Instructions to follow | For every record that follows, write out the text exactly and omit the picture, if one is present.
.....
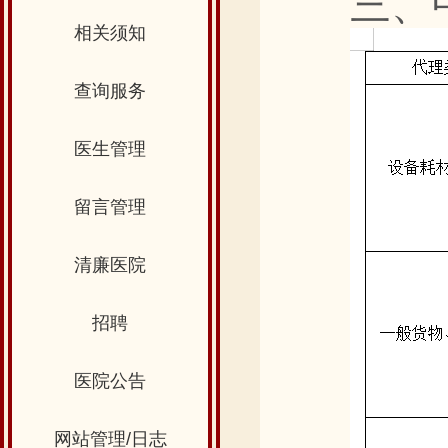
三、
相关须知
查询服务
医生管理
留言管理
清廉医院
招聘
医院公告
网站管理/日志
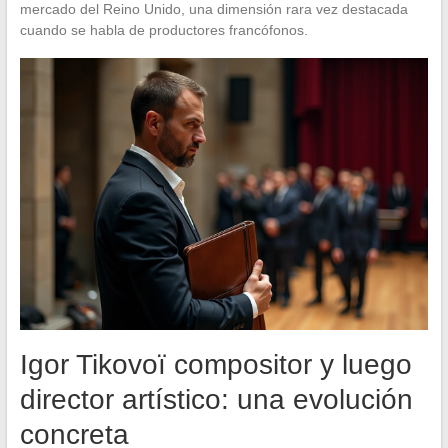
mercado del Reino Unido, una dimensión rara vez destacada
cuando se habla de productores francófonos.
Igor Tikovoï compositor y luego
director artístico: una evolución
concreta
.....
Answer to this task |
三、
相关须知
查询服务
医生管理
留言管理
清廉医院
招聘
医院公告
网站管理/日志
mercado del Reino Unido, una dimensión rara vez destacada
cuando se habla de productores francófonos.
Igor Tikovoï compositor y luego
director artístico: una evolución
concreta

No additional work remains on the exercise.